Thinking About Anarchism: Organisation
Is there a ‘right’ way for anarchists to organise?
It is an old cliché that anarchists are against organisation — the media loves to point out an imagined contradiction between anarchism and organisation. The reality is that (among other things) anarchism is a theory of organisation. The circled A often seen sprayed on walls represents the A of anarchism within the O of organisation.
The confusion arises because anarchists criticise all forms of top down organisation and all too often we are told these are the only forms that can exist. Whether it’s the boss in the workplace or the politician in the Dail we are educated to believe this is the only way to get things done.
Of course in our day to day interactions with friends and relatives we never organise things this way. Can you imagine arranging a night out where one person ordered everyone else to turn up at a particular pub or to go to a particular cinema?

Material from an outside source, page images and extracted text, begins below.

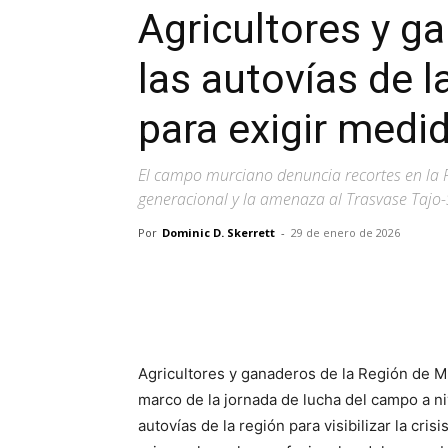
Agricultores y g
las autovías de 
para exigir medi
El campo murciano denuncia recortes en la P
generacional y la amenaza al Trasvase Tajo
Por
Dominic D. Skerrett
-
29 de enero de 2026
Facebook
X
Pinterest
Agricultores y ganaderos de la Región de 
marco de la jornada de lucha del campo a ni
autovías de la región para visibilizar la cri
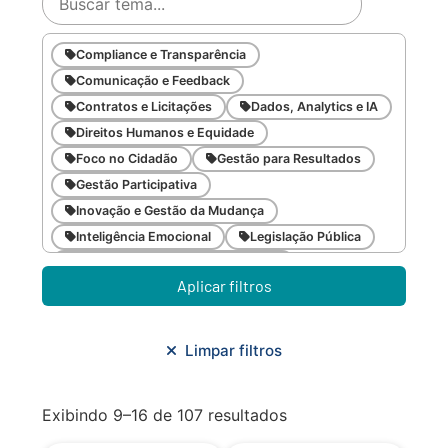
Compliance e Transparência
Comunicação e Feedback
Contratos e Licitações
Dados, Analytics e IA
Direitos Humanos e Equidade
Foco no Cidadão
Gestão para Resultados
Gestão Participativa
Inovação e Gestão da Mudança
Inteligência Emocional
Legislação Pública
Meio Ambiente e Sustentabilidade
Aplicar filtros
Metodologias Ágeis
Orçamento e Finanças
Planejamento Estratégico
Planejamento Urbano/Mobilidade
Saúde
Limpar filtros
Sistemas
SMF
Trabalho em Equipe
Trilha CAC
Exibindo 9–16 de 107 resultados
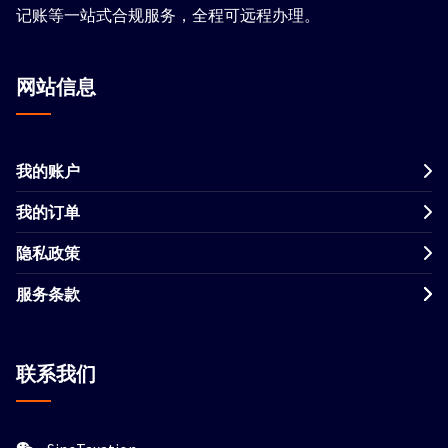
记账等一站式合规服务，全程可远程办理。
网站信息
我的账户
我的订单
隐私政策
服务条款
联系我们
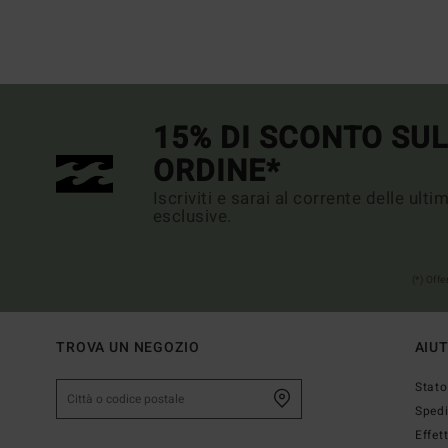
15% DI SCONTO SU
ORDINE*
Iscriviti e sarai al corrente delle ult
esclusive.
(*) Off
TROVA UN NEGOZIO
AIU
Stato
Sped
Effet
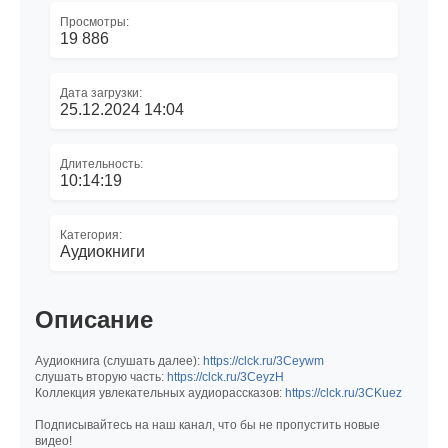
Просмотры:
19 886
Дата загрузки:
25.12.2024 14:04
Длительность:
10:14:19
Категория:
Аудиокниги
Описание
Аудиокнига (слушать далее):
https://clck.ru/3Ceywm
слушать вторую часть:
https://clck.ru/3CeyzH
Коллекция увлекательных аудиорассказов:
https://clck.ru/3CKuez
Подписывайтесь на наш канал, что бы не пропустить новые
видео!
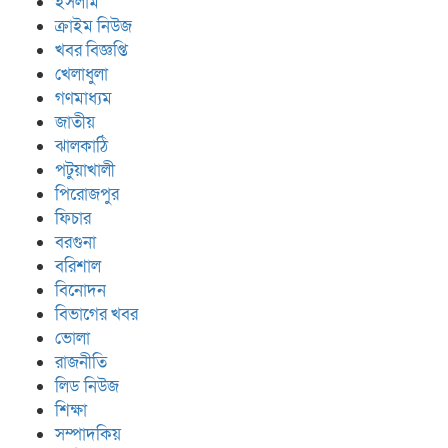
ইসলাম
ক্রাইম নিউজ
খবর বিজ্ঞপ্তি
খেলাধুলা
গণমাধ্যম
জাতীয়
ঝালকাঠি
পটুয়াখালী
পিরোজপুর
ফিচার
বরগুনা
বরিশাল
বিনোদন
বিভাগের খবর
ভোলা
রাজনীতি
লিড নিউজ
শিক্ষা
সম্পাদকিয়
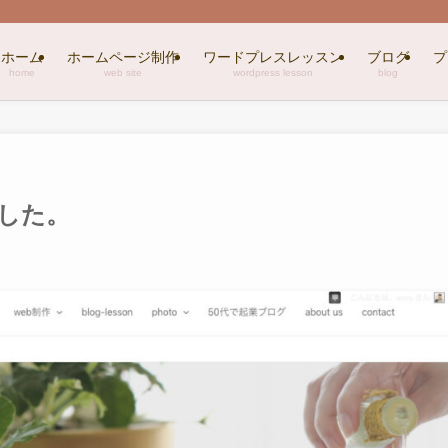
ホーム
ホームページ制作
ワードプレスレッスン
ブログ
プ
home
web site
wordpress lesson
blog
した。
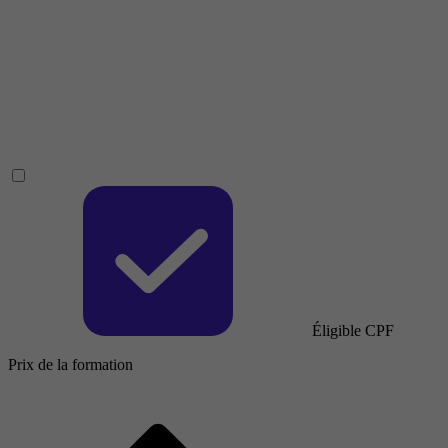
Éligible CPF
Prix de la formation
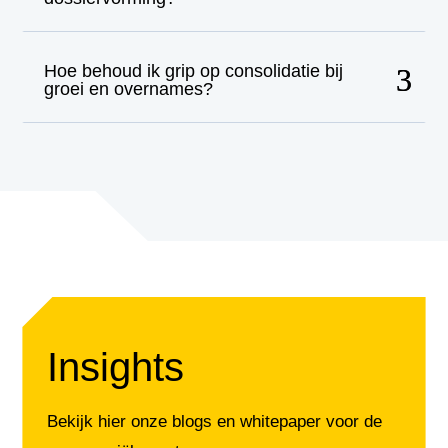
Hoe behoud ik grip op consolidatie bij
groei en overnames?
Insights
Bekijk hier onze blogs en whitepaper voor de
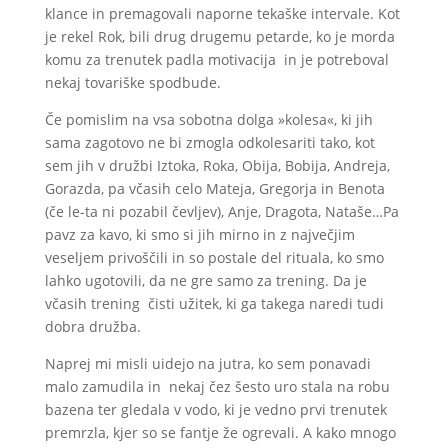
klance in premagovali naporne tekaške intervale. Kot
je rekel Rok, bili drug drugemu petarde, ko je morda
komu za trenutek padla motivacija in je potreboval
nekaj tovariške spodbude.
Če pomislim na vsa sobotna dolga »kolesa«, ki jih
sama zagotovo ne bi zmogla odkolesariti tako, kot
sem jih v družbi Iztoka, Roka, Obija, Bobija, Andreja,
Gorazda, pa včasih celo Mateja, Gregorja in Benota
(če le-ta ni pozabil čevljev), Anje, Dragota, Nataše…Pa
pavz za kavo, ki smo si jih mirno in z največjim
veseljem privoščili in so postale del rituala, ko smo
lahko ugotovili, da ne gre samo za trening. Da je
včasih trening čisti užitek, ki ga takega naredi tudi
dobra družba.
Naprej mi misli uidejo na jutra, ko sem ponavadi
malo zamudila in nekaj čez šesto uro stala na robu
bazena ter gledala v vodo, ki je vedno prvi trenutek
premrzla, kjer so se fantje že ogrevali. A kako mnogo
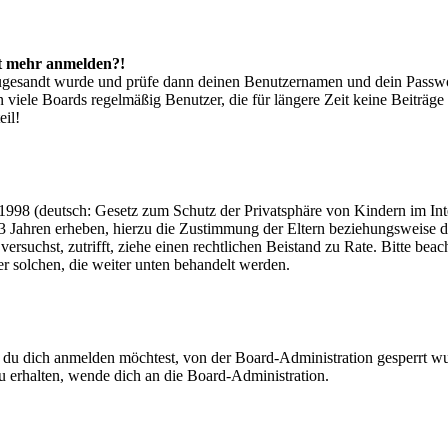
cht mehr anmelden?!
g zugesandt wurde und prüfe dann deinen Benutzernamen und dein Passwo
 viele Boards regelmäßig Benutzer, die für längere Zeit keine Beiträg
eil!
998 (deutsch: Gesetz zum Schutz der Privatsphäre von Kindern im Inter
3 Jahren erheben, hierzu die Zustimmung der Eltern beziehungsweise d
ren versuchst, zutrifft, ziehe einen rechtlichen Beistand zu Rate. Bitte
ßer solchen, die weiter unten behandelt werden.
 du dich anmelden möchtest, von der Board-Administration gesperrt wu
 erhalten, wende dich an die Board-Administration.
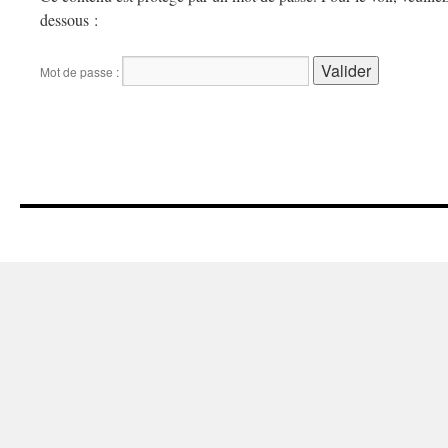
dessous :
Mot de passe :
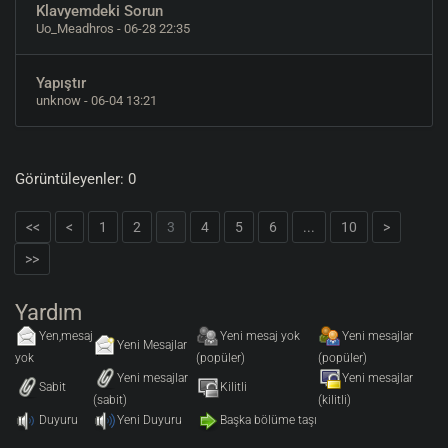
Klavyemdeki Sorun
Uo_Meadhros
- 06-28 22:35
Yapıştır
unknow
- 06-04 13:21
Görüntüleyenler: 0
<<
<
1
2
3
4
5
6
...
10
>
>>
Yardım
Yen,mesaj
Yeni mesaj yok
Yeni mesajlar
Yeni Mesajlar
yok
(popüler)
(popüler)
Yeni mesajlar
Yeni mesajlar
Sabit
Kilitli
(sabit)
(kilitli)
Duyuru
Yeni Duyuru
Başka bölüme taşı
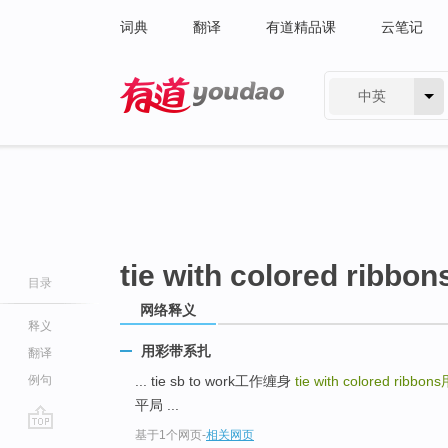
词典
翻译
有道精品课
云笔记
中英
有道 - 网易旗下搜索
tie with colored ribbon
目录
网络释义
释义
用彩带系扎
翻译
例句
... tie sb to work工作缠身
tie with colored ribbons
平局 ...
基于1个网页
-
相关网页
go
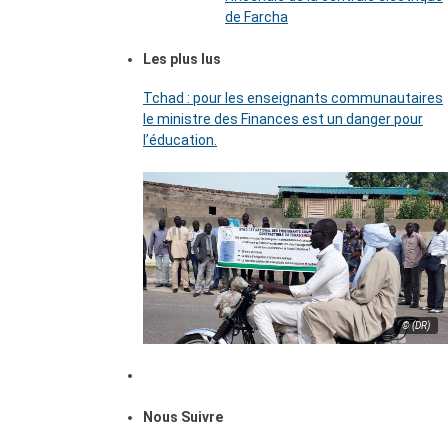
de Farcha
Les plus lus
Tchad : pour les enseignants communautaires
le ministre des Finances est un danger pour
l’éducation.
© (DR)
Nous Suivre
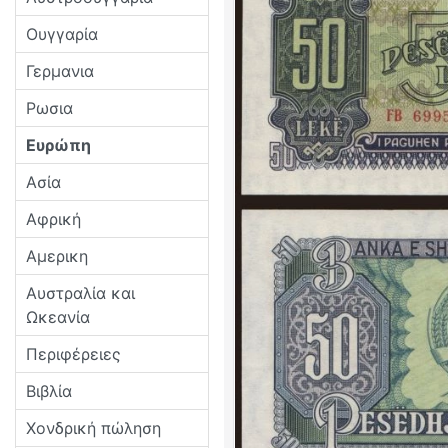
Ουγγαρία
Γερμανια
Ρωσια
Ευρώπη
Ασία
Αφρική
Αμερικη
Αυστραλία και
Ωκεανία
Περιφέρειες
Βιβλία
Χονδρική πώληση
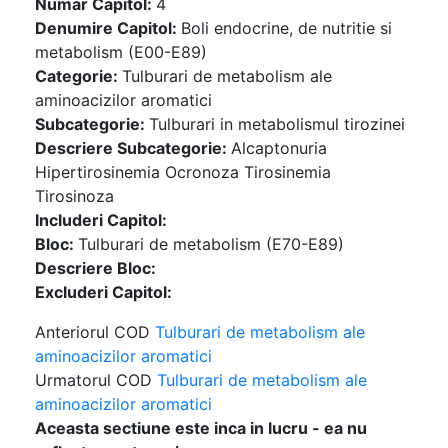
Numar Capitol:
4
Denumire Capitol:
Boli endocrine, de nutritie si
metabolism (E00-E89)
Categorie:
Tulburari de metabolism ale
aminoacizilor aromatici
Subcategorie:
Tulburari in metabolismul tirozinei
Descriere Subcategorie:
Alcaptonuria
Hipertirosinemia Ocronoza Tirosinemia
Tirosinoza
Includeri Capitol:
Bloc:
Tulburari de metabolism (E70-E89)
Descriere Bloc:
Excluderi Capitol:
Anteriorul COD
Tulburari de metabolism ale
aminoacizilor aromatici
Urmatorul COD
Tulburari de metabolism ale
aminoacizilor aromatici
Aceasta sectiune este inca in lucru - ea nu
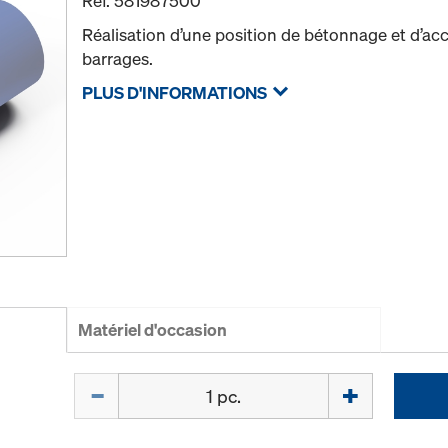
Réf.
581987500
Réalisation d’une position de bétonnage et d’ac
barrages.
PLUS D'INFORMATIONS
Matériel d'occasion
Quantité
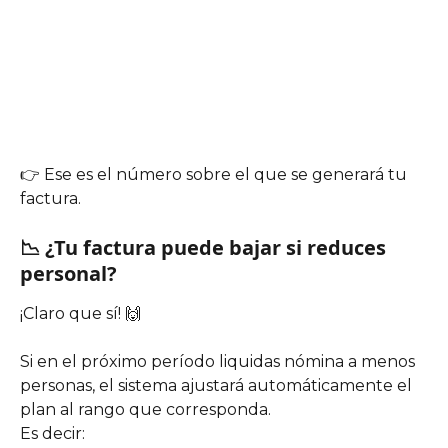
👉 Ese es el número sobre el que se generará tu 
factura.
📉 ¿Tu factura puede bajar si reduces 
personal?
¡Claro que sí! 🙌
Si en el próximo período liquidas nómina a menos 
personas, el sistema ajustará automáticamente el 
plan al rango que corresponda.
Es decir:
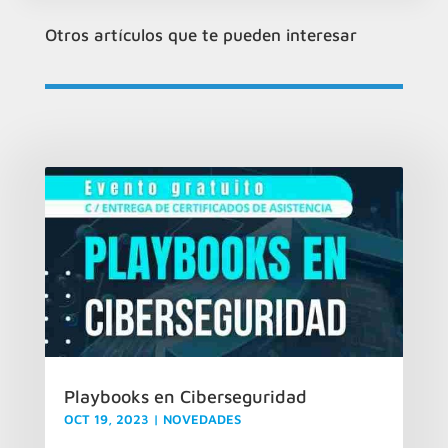
Otros artículos que te pueden interesar
Playbooks en Ciberseguridad
OCT 19, 2023
|
NOVEDADES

Forms of anarchist organisation
There is no one right form of anarchist organisation. Rather, different forms are used for different purposes. What all these forms have in common is a desire to avoid the creation of any hierarchy while at the same time making sure that whatever needs to be done gets done.
The simplest form is the informal form where a small group of people want to do something, they discuss this and then they go ahead and do it.
This works pretty well for small scale individual projects — in particular if there is some reason why you don’t want the project to be public knowledge. Opening up an abandoned building in order to squat in it might be an example.
However it is not the best form of organisation for involving lots, i.e. hundreds or even thousands, of people or involving new people because the existing group of people already know each other well and those who people who are not in the core group of friends will tend to be excluded (accidentally or otherwise) from a lot of the decision making because of the informality. This form of organisation is sometimes called an affinity group.
This is useful where a large group of people are interested in a common project and want to be able to rapidly involve as many people as possible. It might be composed of a collection of affinity groups and programatic groups or it might simply be composed of individuals. It’s a good form of organisation for one off protests or events. Typically there will be one or more assemblies that define and redefine a set of goals/mandates and alongside this lots of sub-groups and individuals who will implement these mandates or do what is required to fulfill the goals.
However its open nature makes it easy for hostile opponents and others to ‘infiltrate’ it. It’s lack of anything but basic agreement on core principles mean that over time disagreements within the network may grow to paralyise it and prevent it taking action. Networks in Ireland in recent years have included Dissent, Dublin Grassroots Network and Grassroots Network Against the War.
These are useful when you want to achieve some single long term aim like opening a bookshop, creating an indymedia or sustaining a social centre where part of the goal is to bring new people into the project. Seomra Spraoi is one such project.
This is where people come together around an agreed detailed programme and set of written positions. Because of the often quite detailed agreement between the members it is possible to have a long running organisation that builds up considerable resources.
It also will develop a reputation (for better or worse) amongst those who come into contact with. Internally it should build a high level of trust and mutual understanding between its members which allows a high level of solidarity and mutual aid.
The greatest advantage of such a form of organisation is its ability to weave a common thread between a number of projects and struggles through both involvement of its members in them and through a publication that details each of them to many people.
The disadvantages of this form of organisation is that it requires a level of commitment to join and quite a lot of time spent in internal discussions to reach collective agreements. Because of both of these it will seldom be able to grow very fast without losing its original purpose. The Workers Solidarity Movement is an example of this from of organistion but our members are also involved in all the other forms discussed.